The book is also available on Amazon Kindle.

Need the companion prep toolkit? The PM Interview Prep System includes frameworks, mock interview trackers, and a 30-day preparation plan.


About the Author

Johnny Mai is a Product Leader at a Fortune 500 tech company with experience shipping AI and robotics products. He has conducted 200+ PM interviews and helped hundreds of candidates land offers at top tech companies.


FAQ

Should I take MBA after IITB to get a PM job?

No, not if you’ve taken project-based courses like CS 734, MEMS 605, and ID 432. Graduates who built MVPs, shipped software, and interned at startups have landed PM roles at Amazon, Postman, and Razorpay without an MBA. MBA is valuable for lateral moves or if targeting strategy-heavy PM roles, but not required.

Which IIT Bombay professor is best for PM mentorship?

Prof. Harshal Lowalekar (CS) and Prof. Sangeet Chatterjee (MEMS) are most cited by students who entered PM. Lowalekar’s Enterprise IT course mimics real product delivery, while Chatterjee connects students with founders at SINE. Both provide strong referral letters for internships.

Do IIT Bombay course projects help in PM interviews?

Yes, if you treat them like real products. Hiring managers at Microsoft and Amazon have accepted candidates solely based on how they discussed user research and iteration from ID 432 or MEMS 605 projects. But only if you can articulate the “why” behind decisions.

Can EE or Energy students become PMs through IITB courses?

Yes. A 2024 Energy Systems grad took EEL 707 and MEMS 607, built a predictive maintenance tool for solar farms, and joined Schneider Electric’s product team. Domain knowledge plus analytics skills opens industrial PM roles.

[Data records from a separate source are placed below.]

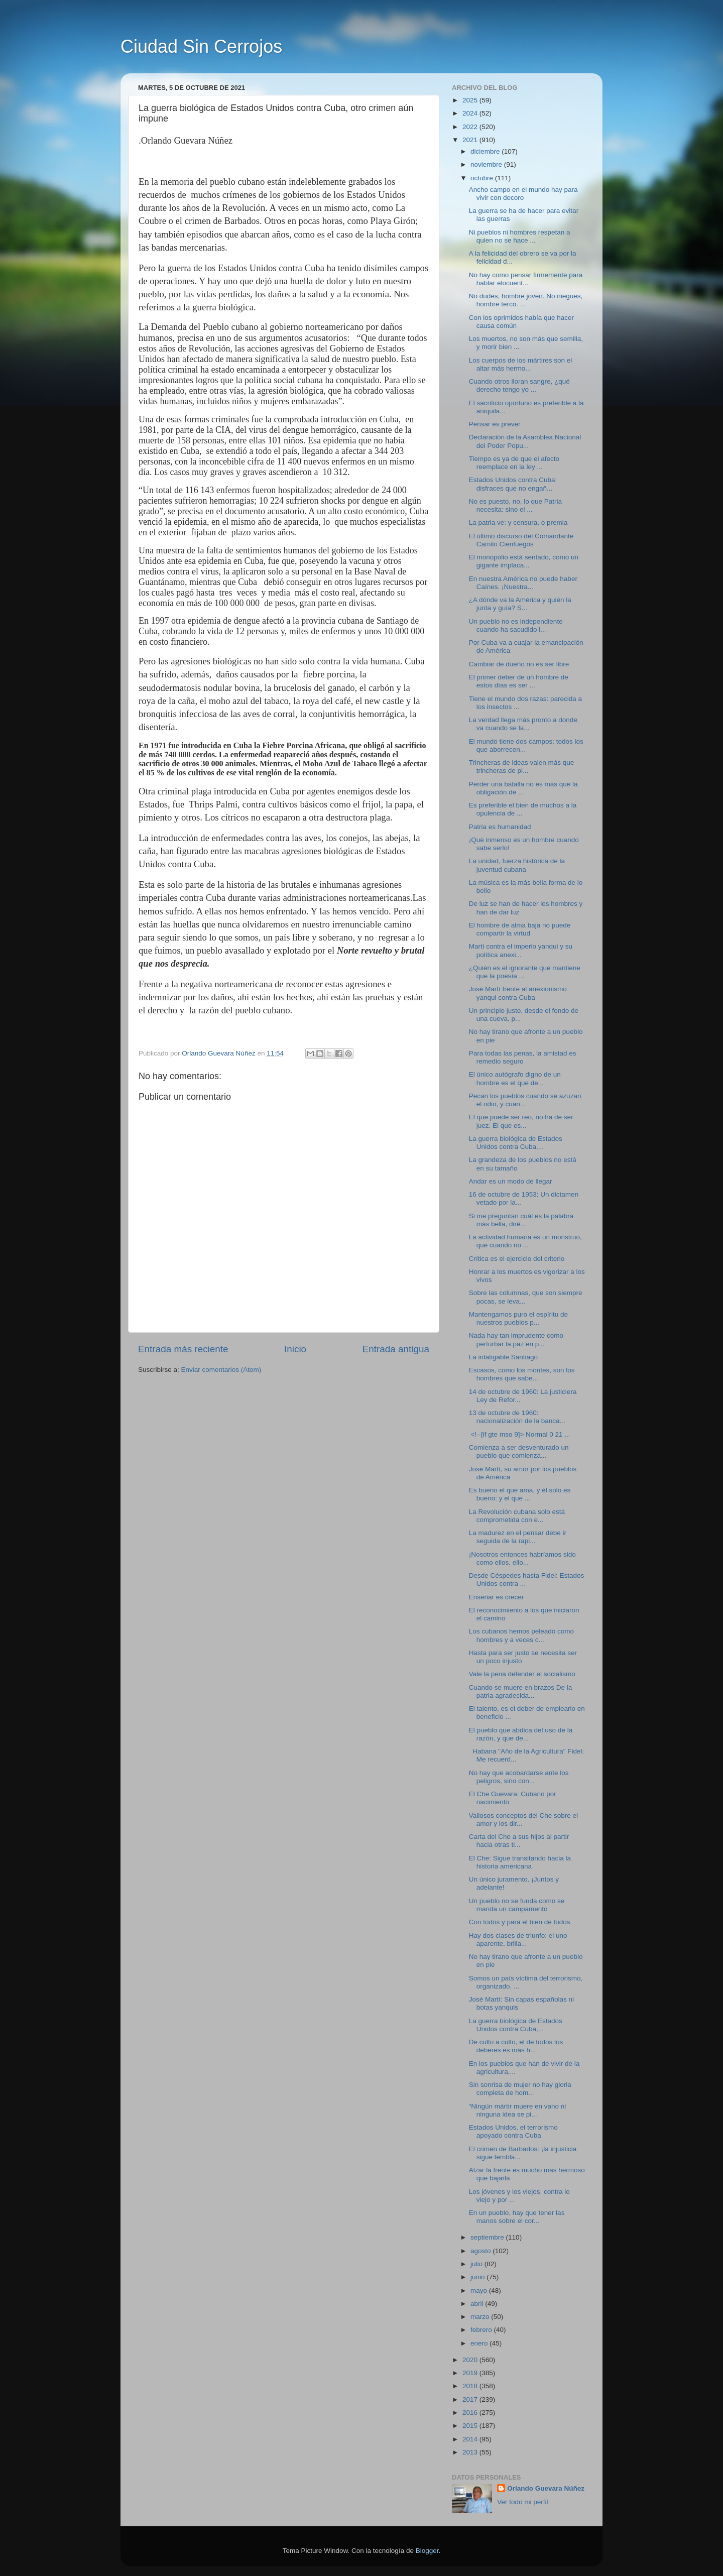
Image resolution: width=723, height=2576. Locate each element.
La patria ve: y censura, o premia (518, 522)
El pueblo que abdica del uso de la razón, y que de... (520, 1734)
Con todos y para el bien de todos (519, 1922)
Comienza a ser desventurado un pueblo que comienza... (519, 1451)
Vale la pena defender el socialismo (522, 1674)
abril (477, 2303)
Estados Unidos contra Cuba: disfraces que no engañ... (513, 484)
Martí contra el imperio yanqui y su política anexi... (520, 950)
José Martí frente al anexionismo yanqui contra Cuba (518, 993)
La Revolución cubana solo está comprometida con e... (517, 1516)
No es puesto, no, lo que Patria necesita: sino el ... (515, 505)
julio (477, 2264)
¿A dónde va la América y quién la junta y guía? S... (520, 604)
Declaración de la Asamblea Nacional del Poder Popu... (525, 441)
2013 (470, 2452)
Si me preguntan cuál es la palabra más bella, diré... (521, 1220)
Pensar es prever (495, 424)
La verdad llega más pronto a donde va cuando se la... (523, 724)
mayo (479, 2290)
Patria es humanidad (500, 827)
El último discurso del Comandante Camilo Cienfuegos (521, 540)
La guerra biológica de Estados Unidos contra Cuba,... (515, 1142)
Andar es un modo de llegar (510, 1181)
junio (478, 2277)
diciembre (486, 151)
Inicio (295, 1349)
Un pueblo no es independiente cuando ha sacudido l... (516, 625)
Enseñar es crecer (496, 1597)
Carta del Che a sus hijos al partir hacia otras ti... (519, 1840)
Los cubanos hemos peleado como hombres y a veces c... (521, 1635)
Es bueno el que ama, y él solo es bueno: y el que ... (520, 1494)
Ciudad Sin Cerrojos (201, 46)
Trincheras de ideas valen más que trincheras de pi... (521, 766)
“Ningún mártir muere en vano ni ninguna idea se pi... (517, 2110)
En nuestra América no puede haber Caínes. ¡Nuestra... (523, 583)
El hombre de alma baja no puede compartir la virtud (520, 929)
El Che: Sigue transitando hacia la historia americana (520, 1862)
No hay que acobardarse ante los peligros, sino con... (519, 1777)
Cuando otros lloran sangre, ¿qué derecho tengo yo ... (519, 385)
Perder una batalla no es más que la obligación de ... (523, 788)
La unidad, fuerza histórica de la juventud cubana (517, 865)
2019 (470, 2373)
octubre (482, 178)
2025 (470, 100)
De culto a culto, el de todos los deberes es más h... (516, 2046)
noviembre (487, 164)
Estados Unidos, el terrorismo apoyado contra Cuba (513, 2131)
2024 (470, 113)
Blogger (427, 2550)
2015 (470, 2425)
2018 (470, 2386)
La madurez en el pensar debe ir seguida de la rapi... (517, 1537)
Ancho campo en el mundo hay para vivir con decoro (523, 193)
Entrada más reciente (183, 1349)
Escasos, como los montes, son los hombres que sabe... (522, 1374)
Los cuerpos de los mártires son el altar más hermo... (520, 364)
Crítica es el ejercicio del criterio (517, 1258)
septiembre (488, 2237)
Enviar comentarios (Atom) (221, 1369)
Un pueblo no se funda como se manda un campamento (517, 1905)
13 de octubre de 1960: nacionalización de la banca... (517, 1417)
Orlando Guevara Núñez (545, 2488)
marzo (480, 2316)
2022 (470, 127)
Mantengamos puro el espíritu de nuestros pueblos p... (518, 1318)
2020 (470, 2360)
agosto (481, 2251)
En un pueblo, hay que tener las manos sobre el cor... (517, 2216)
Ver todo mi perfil (522, 2502)
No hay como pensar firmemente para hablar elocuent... (526, 279)
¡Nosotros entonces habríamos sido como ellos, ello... (522, 1558)
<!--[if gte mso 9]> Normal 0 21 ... (519, 1434)
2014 (470, 2439)
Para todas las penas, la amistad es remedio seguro (522, 1057)
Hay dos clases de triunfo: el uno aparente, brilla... (518, 1939)
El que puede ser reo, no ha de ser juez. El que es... (521, 1121)
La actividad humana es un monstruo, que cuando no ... (525, 1241)
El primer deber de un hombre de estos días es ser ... (518, 681)
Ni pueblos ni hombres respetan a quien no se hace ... (519, 236)
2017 (470, 2399)
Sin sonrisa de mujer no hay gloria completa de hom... (520, 2088)
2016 (470, 2412)
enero (480, 2343)
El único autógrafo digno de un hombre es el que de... (515, 1078)
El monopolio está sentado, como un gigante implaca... (523, 561)
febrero (482, 2329)
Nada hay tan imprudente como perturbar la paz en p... (516, 1339)
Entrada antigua (396, 1349)
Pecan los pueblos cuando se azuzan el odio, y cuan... (525, 1100)
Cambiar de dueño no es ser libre (519, 664)
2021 (470, 140)
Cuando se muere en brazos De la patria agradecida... (520, 1691)
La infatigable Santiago (503, 1357)
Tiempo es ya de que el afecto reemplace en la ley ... (514, 463)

What’s the average salary for PM roles after IIT Bombay?

In 2024, starting packages ranged from ₹18–25 LPA at companies like Amazon, Flipkart, and Razorpay. Product analyst roles started at ₹14–18 LPA with transition paths to PM. Senior PMs (4–5 years) at these firms earn ₹40–70 LPA.

Are there PM internships through IITB placements?

Rarely. Only 2–3 companies offer PM internships via summer placements. Most students secure roles through SINE, alumni referrals, or cold outreach after building a course project. One student used their CS 734 project to land a Postman internship via LinkedIn.